* The task:
Please transcribe exactly the lines from the one containing "不停閃爍。 DreamSeed自動推送了大量新訊息。 【異常卡牌使用" through the end of the records below, both included, and nothing else.

Records excerpted from a collection:
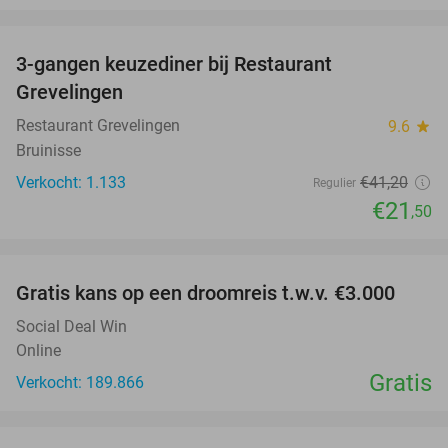
favorite_border
3-gangen keuzediner bij Restaurant
48%
Grevelingen
Restaurant Grevelingen
9.6
star
Bruinisse
Verkocht: 1.133
€41
,20
Regulier
€21
,50
favorite_border
Gratis kans op een droomreis t.w.v. €3.000
Social Deal Win
Online
Gratis
Verkocht: 189.866
favorite_border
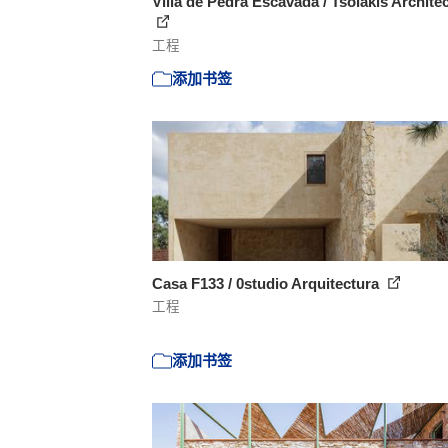
Villa de Pedra Escavada / Tsolakis Archite
工程
添加书签
Casa F133 / 0studio Arquitectura
工程
添加书签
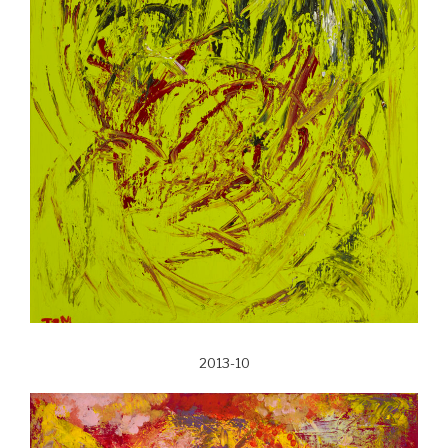
2013-10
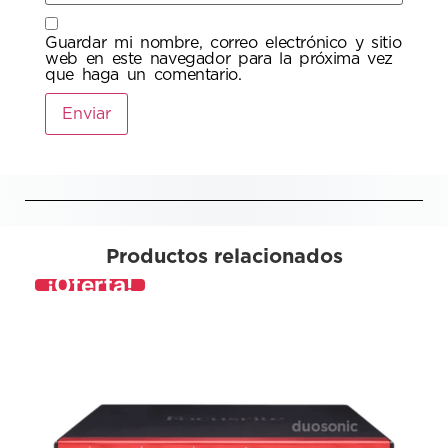
Guardar mi nombre, correo electrónico y sitio
web en este navegador para la próxima vez
que haga un comentario.
Productos relacionados
¡Oferta!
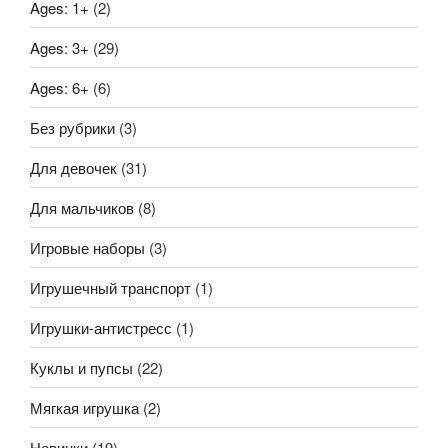
Ages: 1+
(2)
Ages: 3+
(29)
Ages: 6+
(6)
Без рубрики
(3)
Для девочек
(31)
Для мальчиков
(8)
Игровые наборы
(3)
Игрушечный транспорт
(1)
Игрушки-антистресс
(1)
Куклы и пупсы
(22)
Мягкая игрушка
(2)
Новинки
(19)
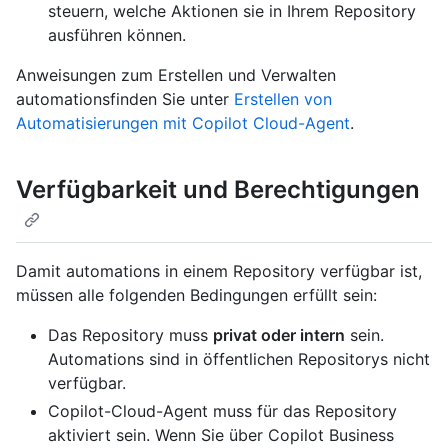
steuern, welche Aktionen sie in Ihrem Repository
ausführen können.
Anweisungen zum Erstellen und Verwalten
automationsfinden Sie unter
Erstellen von
Automatisierungen mit Copilot Cloud-Agent
.
Verfügbarkeit und Berechtigungen
Damit automations in einem Repository verfügbar ist,
müssen alle folgenden Bedingungen erfüllt sein:
Das Repository muss
privat oder intern
sein.
Automations sind in öffentlichen Repositorys nicht
verfügbar.
Copilot-Cloud-Agent muss für das Repository
aktiviert sein. Wenn Sie über Copilot Business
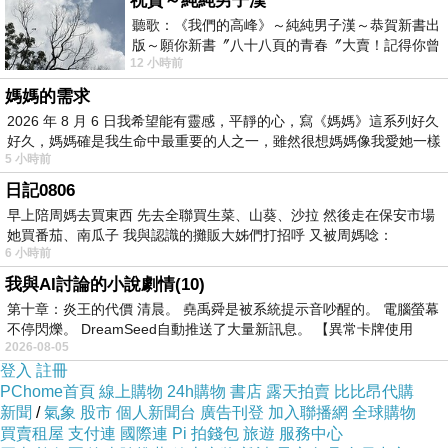
祝賀～純純男子漢
聽歌：《我們的高峰》～純純男子漢～恭賀新書出
版～願你新書〞八十八頁的青春〞大賣！記得你曾
12 小時前
經在我的版留言…「好讚的圖^^感覺大家
媽媽的需求
2026 年 8 月 6 日我希望能有靈感，平靜的心，寫《媽媽》這系列好久
好久，媽媽確是我生命中最重要的人之一，雖然很想媽媽像我愛她一樣
5 小時前
日記0806
早上陪周媽去買東西 先去全聯買生菜、山葵、沙拉 然後走在保安市場
她買番茄、南瓜子 我與認識的攤販大姊們打招呼 又被周媽唸：
6 小時前
我與AI討論的小說劇情(10)
第十章：炎王的代價 清晨。 堯禹舜是被系統提示音吵醒的。 電腦螢幕
不停閃爍。 DreamSeed自動推送了大量新訊息。 【異常卡牌使用
2026-08-05
登入
註冊
PChome首頁
線上購物
24h購物
書店
露天拍賣
比比昂代購
新聞
/
氣象
股市
個人新聞台
廣告刊登
加入聯播網
全球購物
買賣租屋
支付連
國際連
Pi 拍錢包
旅遊
服務中心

* Output of the exercise:
不停閃爍。 DreamSeed自動推送了大量新訊息。 【異常卡牌使用
2026-08-05
登入
註冊
PChome首頁
線上購物
24h購物
書店
露天拍賣
比比昂代購
新聞
/
氣象
股市
個人新聞台
廣告刊登
加入聯播網
全球購物
買賣租屋
支付連
國際連
Pi 拍錢包
旅遊
服務中心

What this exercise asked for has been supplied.